Pouco depois da meia-noite do domingo (8/3), a TV estatal iraniana interrompeu sua programação para anunciar que Mojtaba Khamenei, filho do falecido líder supremo Ali Khamenei (1939-2026), foi escolhido como seu sucessor. A decisão da Assembleia de Peritos, composta por 88 clérigos xiitas, ocorre em meio à primeira onda de ataques aéreos israelenses e americanos ao Irã, que marcou o início do atual conflito envolvendo os Estados Unidos e Israel, no dia 28 de fevereiro.
Mojtaba Khamenei, que estudou teologia nos seminários de Qom e lecionou religião, era até então visto publicamente como distante da política, devido à relutância do pai em envolver seus filhos nos assuntos do governo. Entretanto, nos bastidores, ele exercia considerável influência sobre a administração do escritório do líder, um órgão central com poder sobre inteligência, assuntos militares, comércio e política.

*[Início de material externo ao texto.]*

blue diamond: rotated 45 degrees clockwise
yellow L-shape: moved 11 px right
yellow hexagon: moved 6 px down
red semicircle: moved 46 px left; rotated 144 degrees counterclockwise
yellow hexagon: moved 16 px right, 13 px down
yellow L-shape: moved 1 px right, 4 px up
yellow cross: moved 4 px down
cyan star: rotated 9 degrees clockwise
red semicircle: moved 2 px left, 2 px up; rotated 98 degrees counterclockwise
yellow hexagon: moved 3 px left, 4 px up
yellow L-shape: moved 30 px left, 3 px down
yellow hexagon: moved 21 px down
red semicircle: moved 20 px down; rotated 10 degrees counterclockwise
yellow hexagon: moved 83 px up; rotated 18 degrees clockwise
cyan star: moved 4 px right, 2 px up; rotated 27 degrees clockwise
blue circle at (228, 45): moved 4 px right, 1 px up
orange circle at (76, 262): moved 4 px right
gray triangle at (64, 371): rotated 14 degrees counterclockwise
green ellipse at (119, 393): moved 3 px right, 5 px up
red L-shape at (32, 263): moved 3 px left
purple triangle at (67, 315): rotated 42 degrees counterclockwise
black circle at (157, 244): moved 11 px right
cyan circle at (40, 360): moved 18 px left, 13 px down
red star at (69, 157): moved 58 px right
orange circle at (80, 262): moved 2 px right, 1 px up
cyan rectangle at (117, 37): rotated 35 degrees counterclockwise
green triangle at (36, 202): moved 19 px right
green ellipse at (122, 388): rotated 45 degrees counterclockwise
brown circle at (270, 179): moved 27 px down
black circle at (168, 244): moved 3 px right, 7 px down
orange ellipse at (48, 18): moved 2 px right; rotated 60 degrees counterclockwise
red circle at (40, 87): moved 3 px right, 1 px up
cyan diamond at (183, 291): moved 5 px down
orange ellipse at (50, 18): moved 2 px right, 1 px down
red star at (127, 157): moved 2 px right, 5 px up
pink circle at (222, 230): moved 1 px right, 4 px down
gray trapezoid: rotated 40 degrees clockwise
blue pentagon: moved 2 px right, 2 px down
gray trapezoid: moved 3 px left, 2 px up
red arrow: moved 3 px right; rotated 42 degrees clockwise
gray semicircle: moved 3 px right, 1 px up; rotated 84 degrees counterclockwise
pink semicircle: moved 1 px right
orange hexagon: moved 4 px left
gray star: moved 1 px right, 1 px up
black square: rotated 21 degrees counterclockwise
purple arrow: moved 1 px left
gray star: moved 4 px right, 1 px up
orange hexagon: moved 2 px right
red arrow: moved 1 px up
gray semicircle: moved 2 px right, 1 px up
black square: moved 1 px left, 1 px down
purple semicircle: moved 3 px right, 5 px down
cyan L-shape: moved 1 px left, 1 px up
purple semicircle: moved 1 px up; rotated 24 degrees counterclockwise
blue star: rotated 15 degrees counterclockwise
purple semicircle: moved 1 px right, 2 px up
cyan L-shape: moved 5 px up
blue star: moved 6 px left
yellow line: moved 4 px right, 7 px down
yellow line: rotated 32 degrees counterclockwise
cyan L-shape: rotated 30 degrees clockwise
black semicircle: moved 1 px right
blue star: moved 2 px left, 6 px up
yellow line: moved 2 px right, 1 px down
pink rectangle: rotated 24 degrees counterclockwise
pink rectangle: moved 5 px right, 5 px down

Analistas apontam que Mojtaba teve participação significativa na eleição presidencial de 2005, quando Mahmoud Ahmadinejad chegou ao poder, mobilizando redes conservadoras e religiosas. Durante a controversa reeleição de Ahmadinejad em 2009, que desencadeou protestos massivos contra o governo, a repressão resultou na prisão domiciliar do ex-primeiro-ministro Mir-Hossein Mousavi, que permanece detido há mais de 16 anos.
Com sua ascensão, Mojtaba Khamenei assume o cargo mais poderoso da República Islâmica em um momento de guerra e crise nacional, enfrentando o desafio de manter estabilidade política interna enquanto lida com pressões externas de países como os Estados Unidos e Israel.